* [Task instructions]:
Copy out each line containing "Forgot" from the entries below.
Records provided Start Marker
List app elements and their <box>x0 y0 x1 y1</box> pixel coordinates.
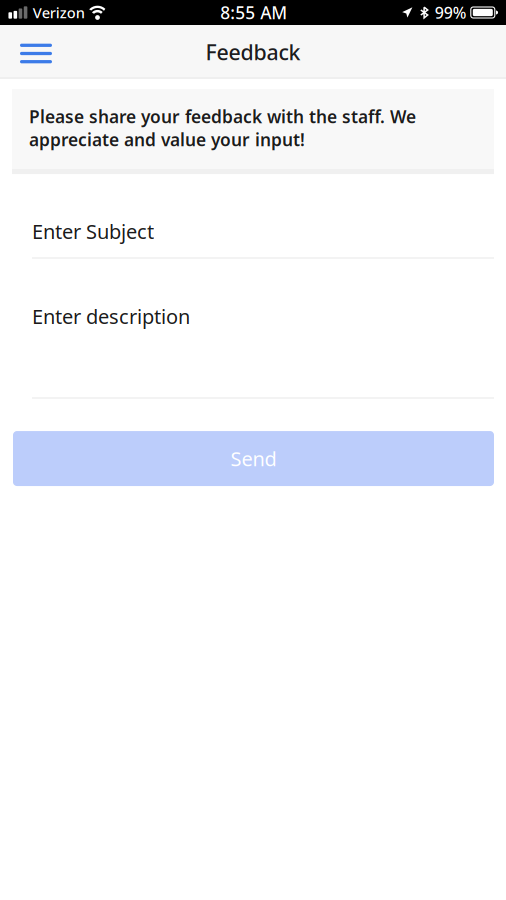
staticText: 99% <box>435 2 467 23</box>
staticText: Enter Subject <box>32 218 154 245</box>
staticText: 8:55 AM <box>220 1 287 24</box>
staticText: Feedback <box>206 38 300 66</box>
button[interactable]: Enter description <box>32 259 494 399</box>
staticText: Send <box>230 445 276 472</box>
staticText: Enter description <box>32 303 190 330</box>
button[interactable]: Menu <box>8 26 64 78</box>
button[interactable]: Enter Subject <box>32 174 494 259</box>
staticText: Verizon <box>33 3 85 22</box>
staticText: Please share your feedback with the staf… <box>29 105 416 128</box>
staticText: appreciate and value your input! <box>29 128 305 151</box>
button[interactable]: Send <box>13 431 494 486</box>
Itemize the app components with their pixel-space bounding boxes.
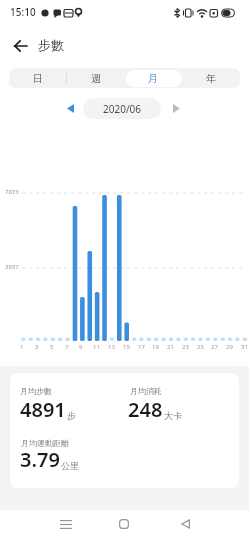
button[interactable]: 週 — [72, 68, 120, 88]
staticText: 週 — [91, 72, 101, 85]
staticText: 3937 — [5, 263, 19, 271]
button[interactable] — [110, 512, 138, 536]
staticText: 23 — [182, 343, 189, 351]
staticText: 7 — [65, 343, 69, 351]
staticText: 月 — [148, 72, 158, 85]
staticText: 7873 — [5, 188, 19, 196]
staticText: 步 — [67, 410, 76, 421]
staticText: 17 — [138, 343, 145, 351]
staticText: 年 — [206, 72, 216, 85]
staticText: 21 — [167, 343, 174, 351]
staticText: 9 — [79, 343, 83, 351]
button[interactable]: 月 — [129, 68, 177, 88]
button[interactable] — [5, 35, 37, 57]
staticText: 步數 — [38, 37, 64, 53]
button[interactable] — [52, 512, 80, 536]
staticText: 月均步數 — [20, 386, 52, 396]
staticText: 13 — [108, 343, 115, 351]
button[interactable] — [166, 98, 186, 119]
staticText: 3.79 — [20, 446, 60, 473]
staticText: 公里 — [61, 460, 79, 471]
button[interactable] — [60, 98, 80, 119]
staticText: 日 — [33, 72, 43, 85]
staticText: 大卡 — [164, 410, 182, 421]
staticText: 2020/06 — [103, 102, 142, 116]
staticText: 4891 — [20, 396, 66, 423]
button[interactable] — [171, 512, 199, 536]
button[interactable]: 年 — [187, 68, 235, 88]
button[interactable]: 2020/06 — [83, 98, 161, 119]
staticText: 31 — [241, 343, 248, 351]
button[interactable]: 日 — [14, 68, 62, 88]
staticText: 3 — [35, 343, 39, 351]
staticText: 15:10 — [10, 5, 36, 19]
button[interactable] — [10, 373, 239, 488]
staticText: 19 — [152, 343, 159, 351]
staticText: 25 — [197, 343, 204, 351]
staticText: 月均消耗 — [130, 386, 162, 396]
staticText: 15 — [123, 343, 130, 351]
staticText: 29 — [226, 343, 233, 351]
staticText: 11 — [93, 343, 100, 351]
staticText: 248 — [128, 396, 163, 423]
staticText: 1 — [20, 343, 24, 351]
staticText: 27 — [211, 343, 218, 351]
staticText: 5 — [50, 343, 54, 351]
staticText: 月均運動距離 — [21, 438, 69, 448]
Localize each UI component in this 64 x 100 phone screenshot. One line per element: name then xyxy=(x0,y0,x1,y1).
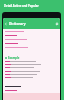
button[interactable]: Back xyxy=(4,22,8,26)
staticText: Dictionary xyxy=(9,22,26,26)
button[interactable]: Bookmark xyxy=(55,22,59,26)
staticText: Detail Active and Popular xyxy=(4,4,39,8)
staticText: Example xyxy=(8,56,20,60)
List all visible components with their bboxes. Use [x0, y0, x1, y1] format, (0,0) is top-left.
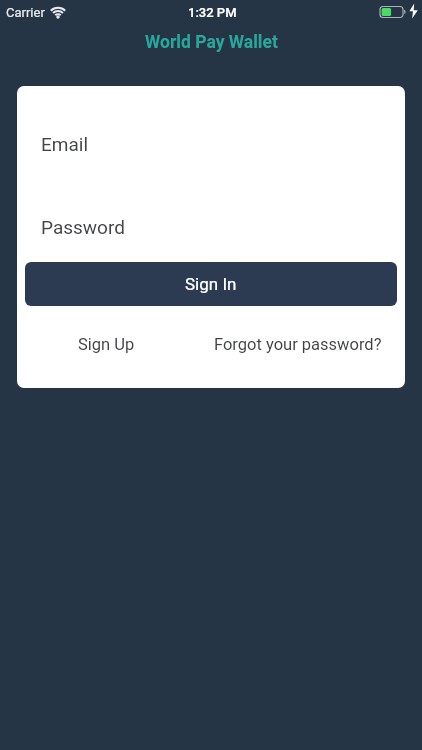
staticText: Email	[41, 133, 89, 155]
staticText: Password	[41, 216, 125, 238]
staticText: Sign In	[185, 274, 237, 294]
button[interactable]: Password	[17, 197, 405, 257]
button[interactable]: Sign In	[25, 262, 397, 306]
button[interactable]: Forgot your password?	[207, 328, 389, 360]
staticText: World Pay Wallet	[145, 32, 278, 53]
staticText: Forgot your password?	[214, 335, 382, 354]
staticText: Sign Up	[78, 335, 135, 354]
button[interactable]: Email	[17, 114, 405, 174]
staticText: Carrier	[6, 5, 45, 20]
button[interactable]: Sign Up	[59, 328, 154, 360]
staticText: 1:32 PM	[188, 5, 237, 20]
Records provided End Marker
* [Answer section]:
button[interactable]: Forgot your password?	[207, 328, 389, 360]
staticText: Forgot your password?	[214, 335, 382, 354]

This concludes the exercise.